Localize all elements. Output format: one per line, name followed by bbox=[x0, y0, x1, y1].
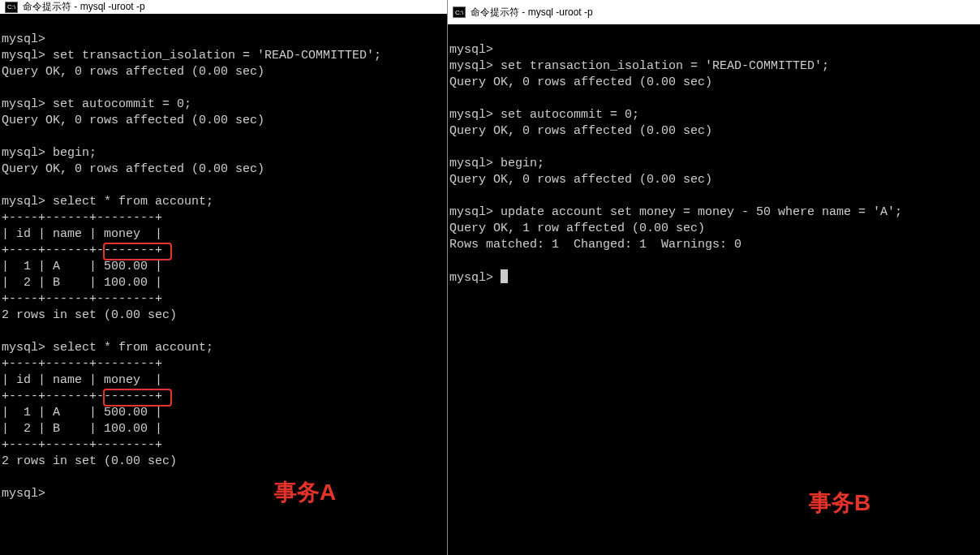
table-row: | 2 | B | 100.00 | bbox=[2, 276, 162, 290]
prompt: mysql> bbox=[2, 49, 45, 62]
table-border: +----+------+--------+ bbox=[2, 211, 162, 225]
prompt: mysql> bbox=[449, 205, 493, 219]
response-ok: Query OK, 0 rows affected (0.00 sec) bbox=[2, 65, 264, 79]
table-border: +----+------+--------+ bbox=[2, 389, 162, 403]
label-transaction-b: 事务B bbox=[809, 495, 870, 511]
cmd-isolation: set transaction_isolation = 'READ-COMMIT… bbox=[53, 49, 381, 62]
table-header: | id | name | money | bbox=[2, 373, 162, 387]
prompt: mysql> bbox=[2, 195, 45, 209]
cursor-icon bbox=[501, 269, 508, 283]
table-row: | 1 | A | 500.00 | bbox=[2, 260, 162, 273]
prompt: mysql> bbox=[2, 487, 45, 501]
cmd-icon: C:\ bbox=[453, 6, 466, 18]
title-text-left: 命令提示符 - mysql -uroot -p bbox=[23, 0, 145, 14]
response-ok: Query OK, 0 rows affected (0.00 sec) bbox=[2, 162, 264, 176]
terminal-b: C:\ 命令提示符 - mysql -uroot -p mysql> mysql… bbox=[448, 0, 980, 555]
terminal-content-right[interactable]: mysql> mysql> set transaction_isolation … bbox=[448, 24, 980, 555]
cmd-autocommit: set autocommit = 0; bbox=[501, 108, 639, 122]
prompt: mysql> bbox=[449, 157, 493, 170]
table-row: | 1 | A | 500.00 | bbox=[2, 406, 162, 419]
response-ok: Query OK, 0 rows affected (0.00 sec) bbox=[2, 114, 264, 127]
response-update: Query OK, 1 row affected (0.00 sec) bbox=[449, 222, 705, 235]
prompt: mysql> bbox=[449, 59, 493, 73]
response-ok: Query OK, 0 rows affected (0.00 sec) bbox=[449, 75, 712, 89]
cmd-autocommit: set autocommit = 0; bbox=[53, 97, 191, 111]
title-bar-left[interactable]: C:\ 命令提示符 - mysql -uroot -p bbox=[0, 0, 447, 14]
prompt: mysql> bbox=[2, 341, 45, 355]
response-matched: Rows matched: 1 Changed: 1 Warnings: 0 bbox=[449, 238, 741, 252]
table-border: +----+------+--------+ bbox=[2, 357, 162, 371]
table-border: +----+------+--------+ bbox=[2, 292, 162, 306]
label-transaction-a: 事务A bbox=[274, 484, 336, 501]
response-ok: Query OK, 0 rows affected (0.00 sec) bbox=[449, 124, 712, 138]
title-text-right: 命令提示符 - mysql -uroot -p bbox=[471, 6, 593, 19]
cmd-begin: begin; bbox=[501, 157, 544, 170]
cmd-icon: C:\ bbox=[5, 2, 18, 13]
prompt: mysql> bbox=[449, 108, 493, 122]
response-ok: Query OK, 0 rows affected (0.00 sec) bbox=[449, 173, 712, 187]
terminal-content-left[interactable]: mysql> mysql> set transaction_isolation … bbox=[0, 14, 447, 555]
prompt: mysql> bbox=[2, 146, 45, 160]
prompt: mysql> bbox=[449, 271, 493, 285]
cmd-update: update account set money = money - 50 wh… bbox=[501, 205, 902, 219]
prompt: mysql> bbox=[2, 97, 45, 111]
terminal-a: C:\ 命令提示符 - mysql -uroot -p mysql> mysql… bbox=[0, 0, 448, 555]
rows-result: 2 rows in set (0.00 sec) bbox=[2, 308, 177, 322]
cmd-isolation: set transaction_isolation = 'READ-COMMIT… bbox=[501, 59, 829, 73]
prompt: mysql> bbox=[2, 32, 45, 46]
table-header: | id | name | money | bbox=[2, 227, 162, 241]
prompt: mysql> bbox=[449, 43, 493, 57]
table-row: | 2 | B | 100.00 | bbox=[2, 422, 162, 436]
rows-result: 2 rows in set (0.00 sec) bbox=[2, 454, 177, 468]
table-border: +----+------+--------+ bbox=[2, 243, 162, 257]
table-border: +----+------+--------+ bbox=[2, 438, 162, 452]
cmd-select: select * from account; bbox=[53, 195, 213, 209]
title-bar-right[interactable]: C:\ 命令提示符 - mysql -uroot -p bbox=[448, 0, 980, 24]
cmd-begin: begin; bbox=[53, 146, 97, 160]
cmd-select: select * from account; bbox=[53, 341, 213, 355]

══════════════════════════════

• **TO DO**:
Retype each entry above character for character; pictures stay out.

• **REPLY TO THE EXERCISE**:
Localize all elements. Output format: one per line, name followed by bbox=[x0, y0, x1, y1].
table-row: | 2 | B | 100.00 | bbox=[2, 276, 162, 290]
prompt: mysql> bbox=[2, 49, 45, 62]
table-border: +----+------+--------+ bbox=[2, 211, 162, 225]
prompt: mysql> bbox=[449, 205, 493, 219]
response-ok: Query OK, 0 rows affected (0.00 sec) bbox=[2, 65, 264, 79]
table-border: +----+------+--------+ bbox=[2, 389, 162, 403]
label-transaction-b: 事务B bbox=[809, 495, 870, 511]
cmd-isolation: set transaction_isolation = 'READ-COMMIT… bbox=[53, 49, 381, 62]
table-header: | id | name | money | bbox=[2, 373, 162, 387]
prompt: mysql> bbox=[2, 195, 45, 209]
cursor-icon bbox=[501, 269, 508, 283]
table-row: | 1 | A | 500.00 | bbox=[2, 260, 162, 273]
prompt: mysql> bbox=[2, 487, 45, 501]
cmd-icon: C:\ bbox=[453, 6, 466, 18]
title-text-left: 命令提示符 - mysql -uroot -p bbox=[23, 0, 145, 14]
response-ok: Query OK, 0 rows affected (0.00 sec) bbox=[2, 162, 264, 176]
terminal-b: C:\ 命令提示符 - mysql -uroot -p mysql> mysql… bbox=[448, 0, 980, 555]
terminal-content-right[interactable]: mysql> mysql> set transaction_isolation … bbox=[448, 24, 980, 555]
cmd-autocommit: set autocommit = 0; bbox=[501, 108, 639, 122]
prompt: mysql> bbox=[449, 157, 493, 170]
table-row: | 1 | A | 500.00 | bbox=[2, 406, 162, 419]
response-ok: Query OK, 0 rows affected (0.00 sec) bbox=[2, 114, 264, 127]
response-update: Query OK, 1 row affected (0.00 sec) bbox=[449, 222, 705, 235]
prompt: mysql> bbox=[449, 59, 493, 73]
response-ok: Query OK, 0 rows affected (0.00 sec) bbox=[449, 75, 712, 89]
cmd-autocommit: set autocommit = 0; bbox=[53, 97, 191, 111]
title-bar-left[interactable]: C:\ 命令提示符 - mysql -uroot -p bbox=[0, 0, 447, 14]
prompt: mysql> bbox=[2, 341, 45, 355]
response-matched: Rows matched: 1 Changed: 1 Warnings: 0 bbox=[449, 238, 741, 252]
table-border: +----+------+--------+ bbox=[2, 357, 162, 371]
table-border: +----+------+--------+ bbox=[2, 292, 162, 306]
label-transaction-a: 事务A bbox=[274, 484, 336, 501]
response-ok: Query OK, 0 rows affected (0.00 sec) bbox=[449, 124, 712, 138]
title-text-right: 命令提示符 - mysql -uroot -p bbox=[471, 6, 593, 19]
cmd-begin: begin; bbox=[501, 157, 544, 170]
cmd-icon: C:\ bbox=[5, 2, 18, 13]
prompt: mysql> bbox=[449, 108, 493, 122]
response-ok: Query OK, 0 rows affected (0.00 sec) bbox=[449, 173, 712, 187]
terminal-content-left[interactable]: mysql> mysql> set transaction_isolation … bbox=[0, 14, 447, 555]
prompt: mysql> bbox=[2, 146, 45, 160]
prompt: mysql> bbox=[449, 271, 493, 285]
cmd-update: update account set money = money - 50 wh… bbox=[501, 205, 902, 219]
prompt: mysql> bbox=[2, 97, 45, 111]
terminal-a: C:\ 命令提示符 - mysql -uroot -p mysql> mysql… bbox=[0, 0, 448, 555]
rows-result: 2 rows in set (0.00 sec) bbox=[2, 308, 177, 322]
cmd-isolation: set transaction_isolation = 'READ-COMMIT… bbox=[501, 59, 829, 73]
prompt: mysql> bbox=[2, 32, 45, 46]
table-header: | id | name | money | bbox=[2, 227, 162, 241]
prompt: mysql> bbox=[449, 43, 493, 57]
table-row: | 2 | B | 100.00 | bbox=[2, 422, 162, 436]
rows-result: 2 rows in set (0.00 sec) bbox=[2, 454, 177, 468]
table-border: +----+------+--------+ bbox=[2, 243, 162, 257]
table-border: +----+------+--------+ bbox=[2, 438, 162, 452]
cmd-select: select * from account; bbox=[53, 195, 213, 209]
title-bar-right[interactable]: C:\ 命令提示符 - mysql -uroot -p bbox=[448, 0, 980, 24]
cmd-begin: begin; bbox=[53, 146, 97, 160]
cmd-select: select * from account; bbox=[53, 341, 213, 355]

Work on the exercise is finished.